John A. McGowan of the Scripps Institution of Oceanography, co-author of the study, said the warming trend may signal a climate change deeper than just a temporary El Nino effect.
"It's clear the entire system has warmed up," said McGowan, co-author of the study in the journal Science.
The warming trend was spotted in an analysis of coastal temperature measurements taken daily at 17 sites from La Jolla, Calif., to Charleston, Ore. Temperature readings at some of the sites started in 1916 and are some of the most extensive ocean thermal readings in the world, McGowan said.
The rise in sea surface temperature, said McGowan, "is not just in California. It is the whole eastern half of the northern Pacific and the Gulf of Alaska."
The warmer waters are linked to declines in some temperate species and to the wholesale migration into northern waters of fish and animals that normally live in the tropics, researchers say.

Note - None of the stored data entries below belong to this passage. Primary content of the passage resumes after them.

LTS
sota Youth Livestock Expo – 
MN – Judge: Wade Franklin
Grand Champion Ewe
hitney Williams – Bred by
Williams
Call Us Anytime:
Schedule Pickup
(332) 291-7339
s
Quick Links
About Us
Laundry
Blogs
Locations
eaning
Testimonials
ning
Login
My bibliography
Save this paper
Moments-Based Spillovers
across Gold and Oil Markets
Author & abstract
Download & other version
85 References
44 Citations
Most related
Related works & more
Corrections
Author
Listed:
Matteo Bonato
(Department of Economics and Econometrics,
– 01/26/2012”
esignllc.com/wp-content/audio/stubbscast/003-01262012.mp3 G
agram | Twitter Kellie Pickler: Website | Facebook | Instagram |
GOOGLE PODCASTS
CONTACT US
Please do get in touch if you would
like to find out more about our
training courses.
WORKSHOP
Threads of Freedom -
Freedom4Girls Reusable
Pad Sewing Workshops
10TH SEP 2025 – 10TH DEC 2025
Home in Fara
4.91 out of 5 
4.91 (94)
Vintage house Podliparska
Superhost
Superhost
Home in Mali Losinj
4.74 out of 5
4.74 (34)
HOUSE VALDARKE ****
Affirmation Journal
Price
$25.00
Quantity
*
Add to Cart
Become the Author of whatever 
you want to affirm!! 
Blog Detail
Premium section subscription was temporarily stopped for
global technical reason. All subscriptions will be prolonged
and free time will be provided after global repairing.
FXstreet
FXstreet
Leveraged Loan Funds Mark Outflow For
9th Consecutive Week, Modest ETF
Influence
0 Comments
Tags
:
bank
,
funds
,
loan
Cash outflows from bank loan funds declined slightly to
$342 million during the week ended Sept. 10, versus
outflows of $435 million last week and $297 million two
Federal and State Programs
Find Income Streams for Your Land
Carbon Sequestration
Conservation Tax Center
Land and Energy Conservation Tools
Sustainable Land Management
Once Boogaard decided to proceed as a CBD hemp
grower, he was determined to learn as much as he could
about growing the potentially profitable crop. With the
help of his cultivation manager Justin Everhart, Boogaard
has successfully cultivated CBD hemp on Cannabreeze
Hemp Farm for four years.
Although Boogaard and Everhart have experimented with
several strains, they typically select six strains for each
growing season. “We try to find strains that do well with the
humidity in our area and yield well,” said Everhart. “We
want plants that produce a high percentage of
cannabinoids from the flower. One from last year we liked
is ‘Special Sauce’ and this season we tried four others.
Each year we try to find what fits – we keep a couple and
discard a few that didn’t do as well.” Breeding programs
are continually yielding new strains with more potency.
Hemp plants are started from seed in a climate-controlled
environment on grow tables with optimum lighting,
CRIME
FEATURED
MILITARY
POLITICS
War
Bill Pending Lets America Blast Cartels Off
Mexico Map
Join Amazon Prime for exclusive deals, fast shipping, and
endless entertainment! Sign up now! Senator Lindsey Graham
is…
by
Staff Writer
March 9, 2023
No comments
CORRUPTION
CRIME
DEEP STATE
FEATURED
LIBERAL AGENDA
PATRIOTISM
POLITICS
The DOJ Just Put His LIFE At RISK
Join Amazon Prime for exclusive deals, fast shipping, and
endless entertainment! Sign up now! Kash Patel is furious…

Sea surface temperatures suddenly jumped up in 1977 and the average has remained about 2 degrees warmer than the previous averages, said McGowan.
"The whole temperature range has shifted upward so the lows are not as low as they used to be and the highs are higher," he said.
The change occurred within just 10 months of 1977, and McGowan noted, "we didn't know before that such changes could occur that rapidly."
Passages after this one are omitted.